Yes, people do get framed. Charles Becker had framed Jack Zelig. Years ago he tried railroading prostitute Dora Clark and a textile manufacturer's wife from Paterson. No doubt he had framed dozens of others. Now, thought Charles Whitman, it was Lieutenant Becker's turn-and justice would be done.
As the time before Becker's execution receded into mere hours, his saintly-but naive-wife Helen trailed Governor Whitman from Albany to Peekskill to Poughkeepsie to make a last-minute plea for her husband's life. When Whitman could run no more, she faced him and could say ... nothing. Nothing emerged but a flow of tears and anguished, heart-wrenching sobbing. Whitman walked away.
At Sing Sing, early on the morning of July 30, 1915, Charles Becker walked to the electric chair. He forgave his enemies and asked forgiveness from those he had wronged. Some contended he approached death stoically. The World said he appeared "about to be overcome by sheer nerve panic." Frank Ward O'Malley later would compare the calm demeanor of a black prisoner sentenced to death to Becker's edginess, saying, "the Negro showed the Czar of the Tenderloin how to die." Arnold Rothstein thought that was about the best thing Frank ever wrote.
They strapped Becker into the chair, pumped 1,850 volts through him-and found him still breathing. They ran another 2,500 volts into him. Still he lived. A third charge finished the job.
In the Governor's Mansion, Whitman couldn't sleep. At Tammany Hall Boss Murphy and his assistants kept watch through the night. And in the White Room at Jack's, a different crew maintained its own vigil. They included Nicky Arnstein, Tad Dorgan, Frank O'Malleyand Arnold Rothstein. A. R. lay his gold pocket watch on the table to better track the time. At 5:45 A.M. he snapped it shut.
"Well," Rothstein finally said, "that's it."

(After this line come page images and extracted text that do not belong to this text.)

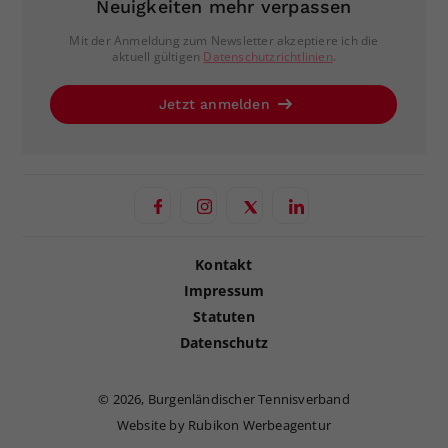
Neuigkeiten mehr verpassen
Mit der Anmeldung zum Newsletter akzeptiere ich die
aktuell gültigen
Datenschutzrichtlinien
.
Jetzt anmelden
Kontakt
Impressum
Statuten
Datenschutz
©
2026, Burgenländischer Tennisverband
Website by Rubikon Werbeagentur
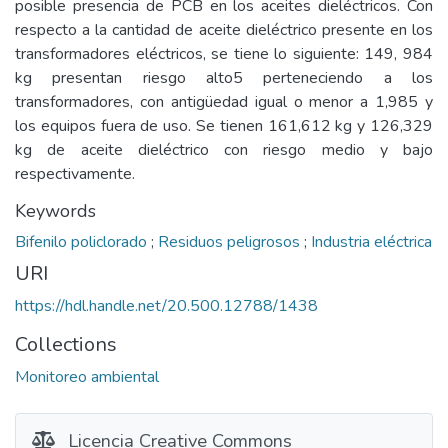
posible presencia de PCB en los aceites dieléctricos. Con
respecto a la cantidad de aceite dieléctrico presente en los
transformadores eléctricos, se tiene lo siguiente: 149, 984
kg presentan riesgo alto5 perteneciendo a los
transformadores, con antigüedad igual o menor a 1,985 y
los equipos fuera de uso. Se tienen 161,612 kg y 126,329
kg de aceite dieléctrico con riesgo medio y bajo
respectivamente.
Keywords
Bifenilo policlorado
;
Residuos peligrosos
;
Industria eléctrica
URI
https://hdl.handle.net/20.500.12788/1438
Collections
Monitoreo ambiental
Licencia Creative Commons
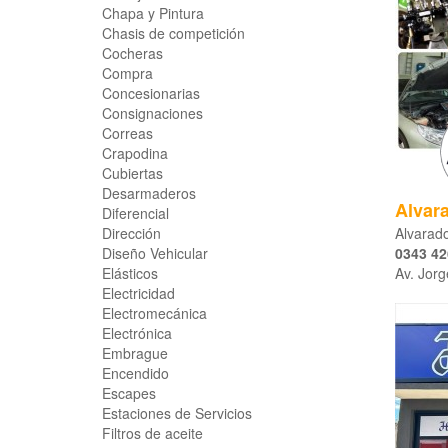
Chapa y Pintura
Chasis de competición
Cocheras
Compra
Concesionarias
Consignaciones
Correas
Crapodina
Cubiertas
Desarmaderos
Alvar
Diferencial
Alvarado
Dirección
0343 42
Diseño Vehicular
Av. Jor
Elásticos
Electricidad
Electromecánica
Electrónica
Embrague
Encendido
Escapes
Estaciones de Servicios
Filtros de aceite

That was it for Charles Becker, it for the old style of police graft and corruption, it for the old-style gambling houses of Manhattan. Arnold Rothstein would invent floating crap games that would move from hotel to hotel, apartment to apartment, warehouse to warehouse. Now gambling would move out to the suburbs, out to Long Island. Arnold Rothstein already had a new gambling house in the old Holley Arms Hotel out in Hewlitt, with none other than George Considine, Big Tim's partner at the Metropole, as his partner. The cops could no longer be trusted to direct the shakedowns. That would be left to the politicians, but the politicians needed a smart man-"a smart Jew" as Big Tim might have put it-to be their go-between with gamblers, the judges, and the police.
A new world was being born, and Arnold Rothstein meant to make a profit on every continent.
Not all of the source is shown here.